_Description of the task:_ Give the number of lines in the data below that contain "para", and only that number.

Start of Task data

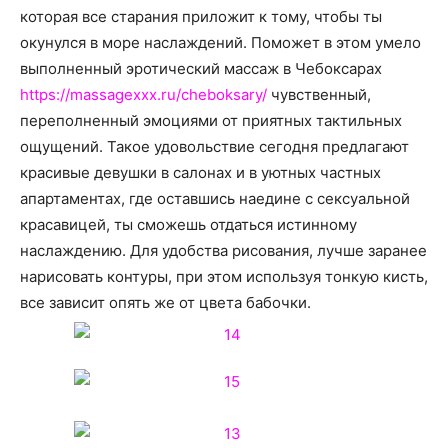
которая все старания приложит к тому, чтобы ты
окунулся в море наслаждений. Поможет в этом умело
выполненный эротический массаж в Чебоксарах
https://massagexxx.ru/cheboksary/
чувственный,
переполненный эмоциями от приятных тактильных
ощущений. Такое удовольствие сегодня предлагают
красивые девушки в салонах и в уютных частных
апартаментах, где оставшись наедине с сексуальной
красавицей, ты сможешь отдаться истинному
наслаждению
. Для удобства рисования, лучше заранее
нарисовать контуры, при этом используя тонкую кисть,
все зависит опять же от цвета бабочки.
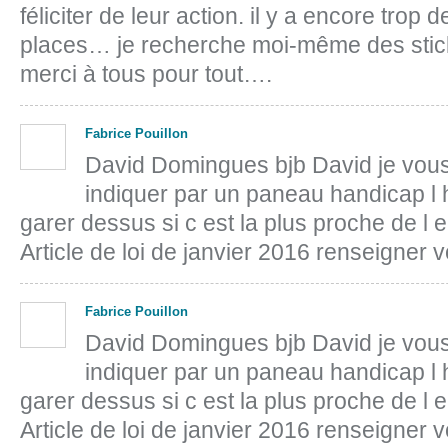
féliciter de leur action. il y a encore tro
places… je recherche moi-même des sti
merci à tous pour tout….
Fabrice Pouillon
David Domingues bjb David je vous
indiquer par un paneau handicap l h
garer dessus si c est la plus proche de l 
Article de loi de janvier 2016 renseigner v
Fabrice Pouillon
David Domingues bjb David je vous
indiquer par un paneau handicap l h
garer dessus si c est la plus proche de l 
Article de loi de janvier 2016 renseigner v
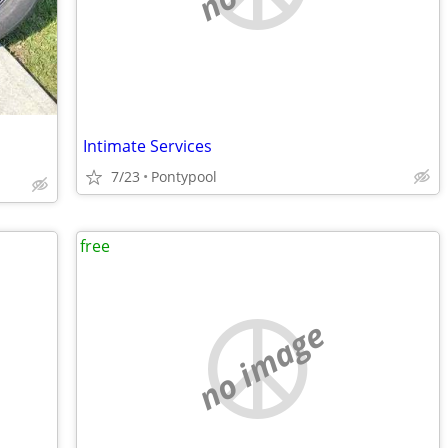
Intimate Services
7/23
Pontypool
free
no image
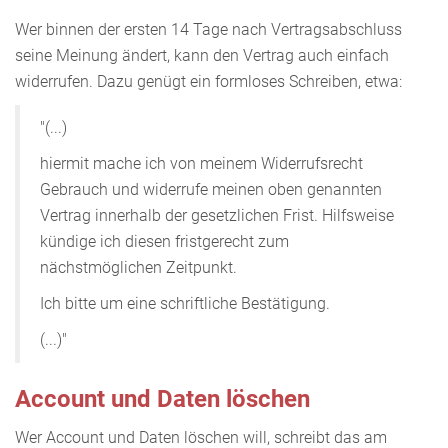
Wer binnen der ersten 14 Tage nach Vertragsabschluss
seine Meinung ändert, kann den Vertrag auch einfach
widerrufen. Dazu genügt ein formloses Schreiben, etwa:
"(...)
hiermit mache ich von meinem Widerrufsrecht
Gebrauch und widerrufe meinen oben genannten
Vertrag innerhalb der gesetzlichen Frist. Hilfsweise
kündige ich diesen fristgerecht zum
nächstmöglichen Zeitpunkt.
Ich bitte um eine schriftliche Bestätigung.
(...)"
Account und Daten löschen
Wer Account und Daten löschen will, schreibt das am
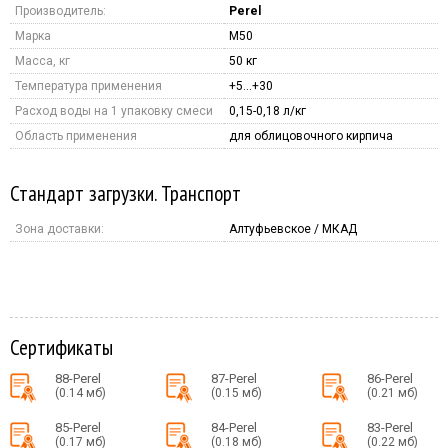
Производитель:
Perel
Марка
M50
Масса, кг
50 кг
Температура применения
+5…+30
Расход воды на 1 упаковку смеси
0,15-0,18 л/кг
Область применения
для облицовочного кирпича
Стандарт загрузки. Транспорт
Зона доставки:
Алтуфьевское / МКАД
Сертификаты
88-Perel
87-Perel
86-Perel
(0.14 мб)
(0.15 мб)
(0.21 мб)
85-Perel
84-Perel
83-Perel
(0.17 мб)
(0.18 мб)
(0.22 мб)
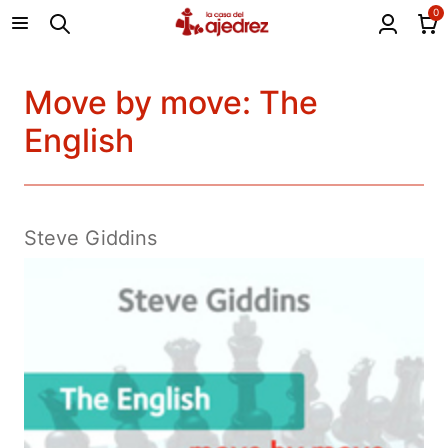
0
Move by move: The
English
Steve Giddins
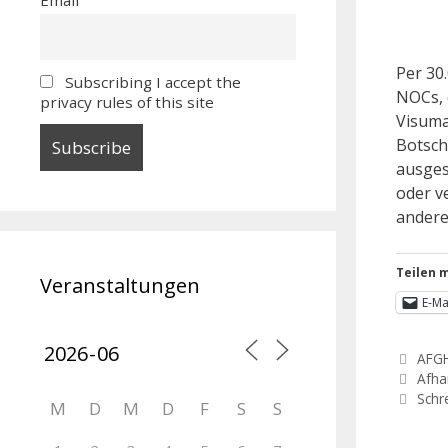
Per 30
Subscribing I accept the
NOCs, 
privacy rules of this site
Visuma
Botsch
ausges
oder v
andere
Teilen m
Veranstaltungen
E-Ma
AFG
Afha
Schr
M
D
M
D
F
S
S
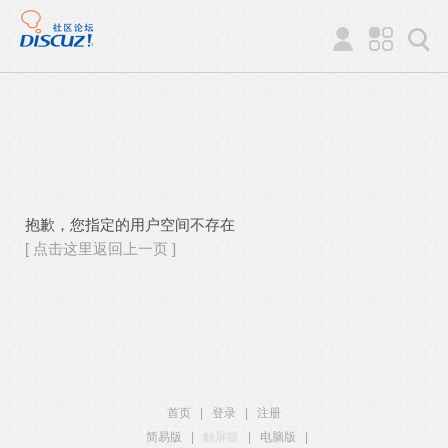
抱歉，您指定的用户空间不存在
[ 点击这里返回上一页 ]
首页
|
登录
|
注册
简易版
|
触屏版
|
电脑版
|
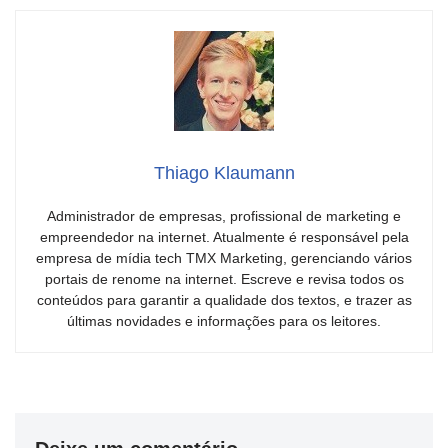
Thiago Klaumann
Administrador de empresas, profissional de marketing e
empreendedor na internet. Atualmente é responsável pela
empresa de mídia tech TMX Marketing, gerenciando vários
portais de renome na internet. Escreve e revisa todos os
conteúdos para garantir a qualidade dos textos, e trazer as
últimas novidades e informações para os leitores.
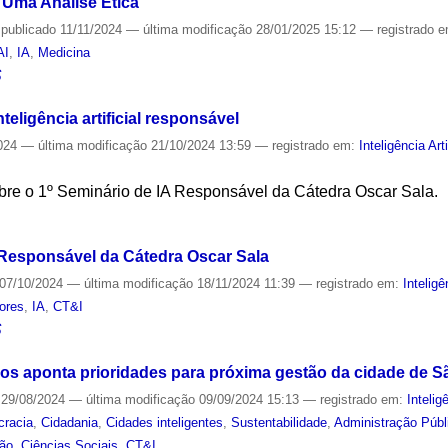
 Uma Análise Ética
—
publicado
11/11/2024
—
última modificação
28/01/2025 15:12
— registrado 
AI
,
IA
,
Medicina
S
eligência artificial responsável
024
—
última modificação
21/10/2024 13:59
— registrado em:
Inteligência Arti
bre o 1º Seminário de IA Responsável da Cátedra Oscar Sala.
S
 Responsável da Cátedra Oscar Sala
07/10/2024
—
última modificação
18/11/2024 11:39
— registrado em:
Inteligê
ores
,
IA
,
CT&I
S
s aponta prioridades para próxima gestão da cidade de S
29/08/2024
—
última modificação
09/09/2024 15:13
— registrado em:
Inteligê
racia
,
Cidadania
,
Cidades inteligentes
,
Sustentabilidade
,
Administração Públ
ão
,
Ciências Sociais
,
CT&I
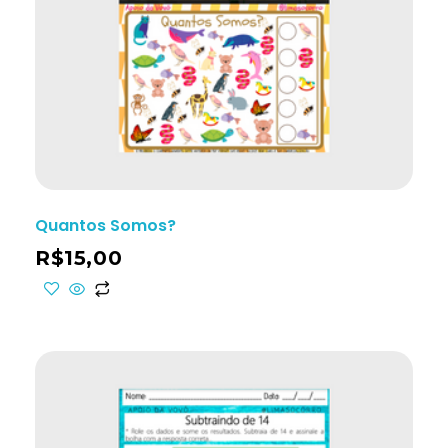
Quantos Somos?
R$
15,00
ho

End of Task data

_Solution:_ 3